Of the entries below, copy only those lines that contain the word "communities".
==================================================
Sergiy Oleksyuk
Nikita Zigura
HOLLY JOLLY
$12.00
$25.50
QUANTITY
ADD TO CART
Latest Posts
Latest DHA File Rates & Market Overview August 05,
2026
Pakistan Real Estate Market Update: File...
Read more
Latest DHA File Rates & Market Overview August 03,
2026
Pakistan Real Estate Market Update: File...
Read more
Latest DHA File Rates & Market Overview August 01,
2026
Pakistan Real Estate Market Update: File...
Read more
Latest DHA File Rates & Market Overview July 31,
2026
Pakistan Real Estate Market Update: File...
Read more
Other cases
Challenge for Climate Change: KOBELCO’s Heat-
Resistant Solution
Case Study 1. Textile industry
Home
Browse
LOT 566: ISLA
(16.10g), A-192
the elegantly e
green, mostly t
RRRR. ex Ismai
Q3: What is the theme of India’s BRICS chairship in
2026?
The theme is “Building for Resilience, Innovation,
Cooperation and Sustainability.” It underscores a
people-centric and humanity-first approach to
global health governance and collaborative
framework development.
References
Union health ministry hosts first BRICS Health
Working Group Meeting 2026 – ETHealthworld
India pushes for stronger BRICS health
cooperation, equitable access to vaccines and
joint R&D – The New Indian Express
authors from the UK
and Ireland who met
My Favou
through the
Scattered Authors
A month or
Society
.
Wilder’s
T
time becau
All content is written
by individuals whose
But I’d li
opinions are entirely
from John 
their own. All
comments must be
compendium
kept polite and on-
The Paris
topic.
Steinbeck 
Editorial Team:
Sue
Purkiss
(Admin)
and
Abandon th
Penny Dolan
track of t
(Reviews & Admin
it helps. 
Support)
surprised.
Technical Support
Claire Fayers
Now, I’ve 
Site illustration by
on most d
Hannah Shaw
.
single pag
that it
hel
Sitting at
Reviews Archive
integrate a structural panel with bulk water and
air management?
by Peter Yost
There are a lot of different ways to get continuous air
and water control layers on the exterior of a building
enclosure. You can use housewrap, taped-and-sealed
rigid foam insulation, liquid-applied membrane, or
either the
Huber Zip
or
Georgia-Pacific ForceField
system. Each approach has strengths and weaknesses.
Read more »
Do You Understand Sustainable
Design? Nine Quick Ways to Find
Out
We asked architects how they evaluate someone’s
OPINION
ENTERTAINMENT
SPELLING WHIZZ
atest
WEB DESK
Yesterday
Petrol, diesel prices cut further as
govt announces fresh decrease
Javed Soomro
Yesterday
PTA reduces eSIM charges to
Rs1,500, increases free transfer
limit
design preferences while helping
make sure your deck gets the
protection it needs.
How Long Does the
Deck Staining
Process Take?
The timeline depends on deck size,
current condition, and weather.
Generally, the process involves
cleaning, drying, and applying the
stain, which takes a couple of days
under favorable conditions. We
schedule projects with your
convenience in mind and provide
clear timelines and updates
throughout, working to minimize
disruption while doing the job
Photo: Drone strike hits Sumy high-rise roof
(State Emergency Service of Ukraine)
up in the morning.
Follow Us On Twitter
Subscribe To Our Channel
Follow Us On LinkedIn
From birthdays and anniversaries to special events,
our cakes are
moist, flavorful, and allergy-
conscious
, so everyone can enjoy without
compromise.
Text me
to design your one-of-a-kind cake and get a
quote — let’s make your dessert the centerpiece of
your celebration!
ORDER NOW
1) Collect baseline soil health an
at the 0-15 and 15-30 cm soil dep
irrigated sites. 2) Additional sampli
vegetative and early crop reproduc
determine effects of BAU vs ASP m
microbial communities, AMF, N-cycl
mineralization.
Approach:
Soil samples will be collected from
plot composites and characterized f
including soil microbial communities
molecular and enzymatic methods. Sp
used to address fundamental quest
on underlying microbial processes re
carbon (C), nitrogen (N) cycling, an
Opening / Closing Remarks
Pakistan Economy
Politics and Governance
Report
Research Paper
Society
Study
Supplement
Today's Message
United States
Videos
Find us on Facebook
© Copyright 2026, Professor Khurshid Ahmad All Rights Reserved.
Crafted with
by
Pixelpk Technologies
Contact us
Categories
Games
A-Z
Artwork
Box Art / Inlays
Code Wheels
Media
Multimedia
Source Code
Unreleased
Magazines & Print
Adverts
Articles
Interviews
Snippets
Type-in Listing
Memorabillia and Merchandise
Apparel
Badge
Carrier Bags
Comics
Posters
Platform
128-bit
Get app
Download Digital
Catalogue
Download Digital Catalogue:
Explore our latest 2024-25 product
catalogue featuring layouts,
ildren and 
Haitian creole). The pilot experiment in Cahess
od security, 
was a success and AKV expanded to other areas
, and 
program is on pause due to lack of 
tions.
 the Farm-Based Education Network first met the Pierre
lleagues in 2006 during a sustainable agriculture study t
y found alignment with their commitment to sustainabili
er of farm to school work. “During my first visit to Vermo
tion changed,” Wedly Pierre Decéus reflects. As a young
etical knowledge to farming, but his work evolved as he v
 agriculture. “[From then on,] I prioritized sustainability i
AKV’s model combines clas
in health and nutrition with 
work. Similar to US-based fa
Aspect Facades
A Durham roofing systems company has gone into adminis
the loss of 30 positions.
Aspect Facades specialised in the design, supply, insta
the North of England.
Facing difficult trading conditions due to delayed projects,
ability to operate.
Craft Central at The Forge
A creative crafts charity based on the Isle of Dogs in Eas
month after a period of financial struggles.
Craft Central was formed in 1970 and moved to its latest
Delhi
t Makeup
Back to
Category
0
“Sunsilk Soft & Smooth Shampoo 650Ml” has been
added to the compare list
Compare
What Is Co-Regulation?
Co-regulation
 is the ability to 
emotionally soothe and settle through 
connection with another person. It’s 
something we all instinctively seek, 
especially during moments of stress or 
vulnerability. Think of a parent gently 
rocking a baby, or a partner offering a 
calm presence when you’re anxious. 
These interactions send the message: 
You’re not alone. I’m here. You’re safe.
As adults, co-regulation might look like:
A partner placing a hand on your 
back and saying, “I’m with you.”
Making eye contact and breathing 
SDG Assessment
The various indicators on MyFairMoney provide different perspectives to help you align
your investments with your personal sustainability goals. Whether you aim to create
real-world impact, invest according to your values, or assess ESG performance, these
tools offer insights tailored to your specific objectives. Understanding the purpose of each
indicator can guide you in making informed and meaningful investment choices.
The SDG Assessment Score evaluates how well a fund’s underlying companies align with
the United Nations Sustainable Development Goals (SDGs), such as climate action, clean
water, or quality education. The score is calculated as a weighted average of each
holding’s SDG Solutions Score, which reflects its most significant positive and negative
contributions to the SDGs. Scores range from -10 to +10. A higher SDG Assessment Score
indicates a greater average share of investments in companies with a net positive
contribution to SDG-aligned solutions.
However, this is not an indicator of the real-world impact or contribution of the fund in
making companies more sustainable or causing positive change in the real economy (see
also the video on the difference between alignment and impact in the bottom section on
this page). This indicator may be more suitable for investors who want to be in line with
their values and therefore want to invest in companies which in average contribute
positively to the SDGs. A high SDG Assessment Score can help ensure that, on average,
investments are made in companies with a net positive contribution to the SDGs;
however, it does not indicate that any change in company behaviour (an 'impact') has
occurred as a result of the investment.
==================================================
SOLUTION FOR THIS EXERCISE:
microbial communities, AMF, N-cycl
including soil microbial communities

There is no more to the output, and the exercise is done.